*THE PROBLEM*
Every line in the data below from the one containing "Khổ 1m x 2m, dày 1mm, lỗ 3mm – 14mm" down to the one containing "SCH10S, SCH40S, SCH80S, SCH160S", both included, must be retyped exactly; no other line is to appear.

*RECORDS FOR THE TASK*
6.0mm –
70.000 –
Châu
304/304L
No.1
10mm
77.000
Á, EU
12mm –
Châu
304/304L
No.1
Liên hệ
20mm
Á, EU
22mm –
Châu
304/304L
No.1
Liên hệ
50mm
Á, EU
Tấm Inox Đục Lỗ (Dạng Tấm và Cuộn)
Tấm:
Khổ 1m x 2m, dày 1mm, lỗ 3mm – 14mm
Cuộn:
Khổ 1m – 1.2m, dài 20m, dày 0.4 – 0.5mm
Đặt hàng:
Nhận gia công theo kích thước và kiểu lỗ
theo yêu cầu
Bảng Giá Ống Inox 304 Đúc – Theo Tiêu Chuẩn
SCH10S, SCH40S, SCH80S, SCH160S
---
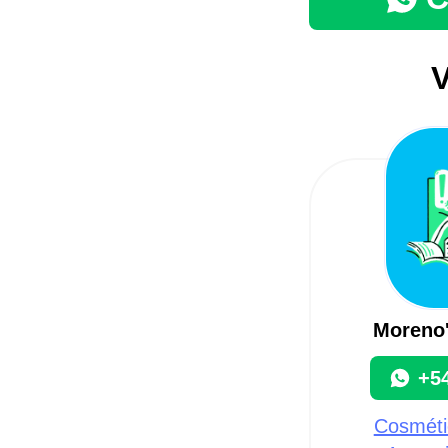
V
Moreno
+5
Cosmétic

*RESPONSE TO THE EXERCISE*
Khổ 1m x 2m, dày 1mm, lỗ 3mm – 14mm
Cuộn:
Khổ 1m – 1.2m, dài 20m, dày 0.4 – 0.5mm
Đặt hàng:
Nhận gia công theo kích thước và kiểu lỗ
theo yêu cầu
Bảng Giá Ống Inox 304 Đúc – Theo Tiêu Chuẩn
SCH10S, SCH40S, SCH80S, SCH160S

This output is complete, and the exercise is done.